Quelles sont ces paroles grandes et mystérieuses? Comme l'âme tremble et se réjouit en les entendant! Avec quelle grâce farouche elles remplissent la nuit pascale! Elles sont incommensurables comme le ciel et aussi près que le souffle. En elle est une longue attente, transfigurée dans l'instant de la réunion, les problèmes de la vie engloutis par l'éternité de la vie,  la vieille langueur de l'âme de l'homme faible, disparaissant dans la joie de la vérité possédée. La nuit s'efface devant ces paroles, le temps court devant leur face. Il semble que l'église tremble, et ses portes s'ouvrent d'elles-mêmes, incapables de résister à l'inondation de joie de l'homme qui se brise contre elles. L'écho de l'église vide entonne le tropaire pascal, mais bientôt se cache de la multitude dans la coupole, et disparaît dans les dômes blancs. L'église devient comme un débordement, un calice élevé. "Buvons au breuvage nouveau." La fête nuptiale est établie par le Christ Lui-même, l'invitation résonne dans la bouche de Dieu Lui-même. 
Ce n'est plus un office pascal qui se déroule dans l'église, mais une fête pascale. "Le Christ est ressuscité, en vérité, Il est ressuscité!" tonnent les proclamations, et le vin de la joie et l'allégresse débordent, renouvelant l'âme pour la vie éternelle.

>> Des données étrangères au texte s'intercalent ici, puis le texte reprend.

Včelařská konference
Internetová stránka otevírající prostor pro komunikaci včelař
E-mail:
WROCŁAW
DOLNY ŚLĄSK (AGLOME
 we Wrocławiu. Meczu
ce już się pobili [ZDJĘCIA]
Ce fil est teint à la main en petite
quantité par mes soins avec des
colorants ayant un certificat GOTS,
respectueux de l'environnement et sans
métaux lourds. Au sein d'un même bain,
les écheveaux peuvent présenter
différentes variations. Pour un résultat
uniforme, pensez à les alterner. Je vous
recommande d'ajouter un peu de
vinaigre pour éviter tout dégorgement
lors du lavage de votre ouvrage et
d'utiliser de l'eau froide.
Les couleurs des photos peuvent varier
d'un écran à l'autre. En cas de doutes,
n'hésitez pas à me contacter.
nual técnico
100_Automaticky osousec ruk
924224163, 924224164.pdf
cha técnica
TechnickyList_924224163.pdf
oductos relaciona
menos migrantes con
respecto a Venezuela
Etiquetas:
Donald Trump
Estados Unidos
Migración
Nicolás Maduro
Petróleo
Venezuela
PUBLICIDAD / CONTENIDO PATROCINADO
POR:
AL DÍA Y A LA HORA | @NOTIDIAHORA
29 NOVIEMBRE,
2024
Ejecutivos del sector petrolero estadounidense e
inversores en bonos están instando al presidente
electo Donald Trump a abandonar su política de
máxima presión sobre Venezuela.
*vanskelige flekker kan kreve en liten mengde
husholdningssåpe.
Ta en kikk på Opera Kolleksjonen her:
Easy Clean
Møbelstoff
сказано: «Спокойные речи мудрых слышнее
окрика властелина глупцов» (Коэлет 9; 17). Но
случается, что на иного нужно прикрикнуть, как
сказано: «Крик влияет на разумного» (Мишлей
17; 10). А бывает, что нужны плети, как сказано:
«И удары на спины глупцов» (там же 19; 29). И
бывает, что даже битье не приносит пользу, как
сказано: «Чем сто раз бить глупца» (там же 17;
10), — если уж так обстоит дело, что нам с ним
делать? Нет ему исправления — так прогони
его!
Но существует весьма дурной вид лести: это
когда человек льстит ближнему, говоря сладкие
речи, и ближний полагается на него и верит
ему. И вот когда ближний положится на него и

Le coeur comprend comme à aucun autre moment que tout ce que nous recevons de Dieu, nous le recevons librement. Nos offrandes imparfaites sont éclipsées par la générosité de Dieu, et ne sont plus considérées, tout comme la lumière d'un feu n'est pas vue dans la lumière aveuglante du soleil.

Comment peut être décrite la nuit pascale? Comment pouvons-nous exprimer en mots sa grandeur, sa gloire et sa beauté? Cela pourrait être fait seulement en écrivant l'office pascal du début à la fin. Il n'y a pas d'autres termes qui conviennent pour cela. Comment le moment pascal peut-il être mis sur le papier? Que pourrait-on dire pour le rendre compréhensible et tangible? On ne peut qu'ouvrir les bras dans la perplexité et montrer l'église ornée pour la fête: "Venez et réjouissez-vous..."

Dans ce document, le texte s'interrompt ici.